You can listen to the interview here.

To reduce Chemical Valley industry impacts around the area, Ada and another member of Aamjiwnaang — Ron Plain — have filed a lawsuit against Suncor and the Ministry of Environment, through the organization Eco-justice. As Ada makes clear during the interview, this legal case is one of many approaches which she and other community members have taken as they have been trying to improve their health and environment — in spite of industry opposition, and government negligence.

Tar sands bitumen currently is processed at the oil refinery in Sarnia, and the government has accepted Suncor’s request to increase their output levels there. After the tar sands industry was launched through a branch of Suncor back in the 1970s, the company since has come to approach the tar sands as their main source of profits.

In Sarnia, Suncor is so close to the reserve that they use Aamjiwnaang’s road as if it is their own — while the company deters the natives from visiting their own cemetary, which is surrounded by industry.

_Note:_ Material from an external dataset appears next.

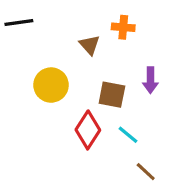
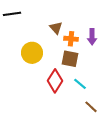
orange cross: (123, 27) -> (71, 39), moved
purple arrow: (150, 80) -> (92, 37), moved

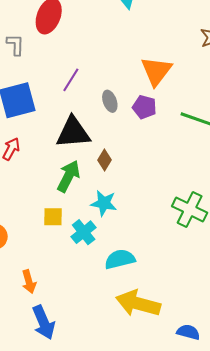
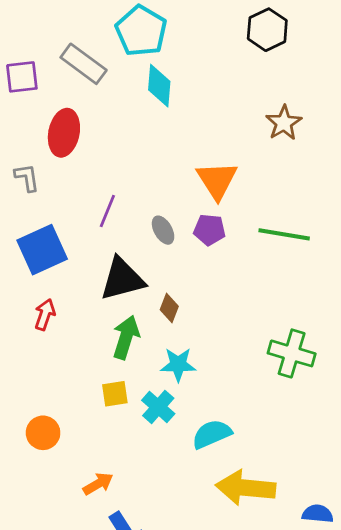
orange arrow: (29, 282) -> (98, 484), turned -95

In 2004, the road was blockaded by Aamjiwnaang community members during a campaign against Suncor’s plans to build an ethanol plant directly beside the reserve. Ada co-founded the Aamjiwnaang Health & Environment Committee as she helped to successfully challenge Suncor’s ethanol plans. Since then, Ada has filled a leading role in a range of health and environment research and reform projects. She also has raised local issues through documentaries, and through international press.

I met Ada at a September 2010 rally at the location of a damaged Enbridge pipeline, beside Aamjiwnaang.

This interview was recorded the day after regional pollution issues were raised at a Port Huron, Michigan film and panel event, in November.  Ada gave this interview as I was stopping by an event for native youth from around Lambton county.

If you’re not familiar with Sarnia, here are some details that will help to explain parts of the interview -

  • A “shelter in place” is a relatively bad pollution release that the public is actually told about. When that happens, residents are told to stay inside with their windows closed, and their furnaces or air conditioners turned off.
  • Some Aamjiwnaang and Sarnia residents have noticed that the local industries release more pollutants at night, and on weekends. (People also have noticed more intense pollution during foggy and rainy weather.)
  • Dean Edwardson is a spokesperson for the Sarnia-Lambton ‘Environmental’ Association (which originally simply was called the “Lambton Industrial Society”).

For me, Ada’s interview follows up another one with Zak Nicholls, a Sarnia resident who has been grappling with similar issues around Chemical Valley. You can listen to the full interview with Zak here. Zak also was involved in preparing an article about Sarnia and Aamjiwnaang for the recently released Beyond Parts Per Million: Voices from the frontlines of climate justice publication.